(DATA SECTION)
^^^^
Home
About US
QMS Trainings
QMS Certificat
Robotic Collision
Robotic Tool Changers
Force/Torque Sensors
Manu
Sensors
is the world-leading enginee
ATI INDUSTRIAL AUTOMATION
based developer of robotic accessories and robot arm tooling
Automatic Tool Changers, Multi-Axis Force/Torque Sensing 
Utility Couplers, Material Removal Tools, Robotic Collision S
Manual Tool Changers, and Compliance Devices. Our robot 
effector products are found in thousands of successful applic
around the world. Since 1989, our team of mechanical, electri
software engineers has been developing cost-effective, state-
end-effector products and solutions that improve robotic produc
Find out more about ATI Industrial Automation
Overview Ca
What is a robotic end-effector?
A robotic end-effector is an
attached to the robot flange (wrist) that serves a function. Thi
^^^^
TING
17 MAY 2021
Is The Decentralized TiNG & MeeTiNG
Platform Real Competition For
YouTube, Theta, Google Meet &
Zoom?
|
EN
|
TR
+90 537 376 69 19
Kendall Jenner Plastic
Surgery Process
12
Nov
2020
^^^^
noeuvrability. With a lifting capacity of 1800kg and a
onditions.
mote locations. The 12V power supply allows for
^^^^
(WHAT TO DO) If a line in the material contains "that", show it.

(RESPONSE AREA)
end-effector products and solutions that improve robotic produc
attached to the robot flange (wrist) that serves a function. Thi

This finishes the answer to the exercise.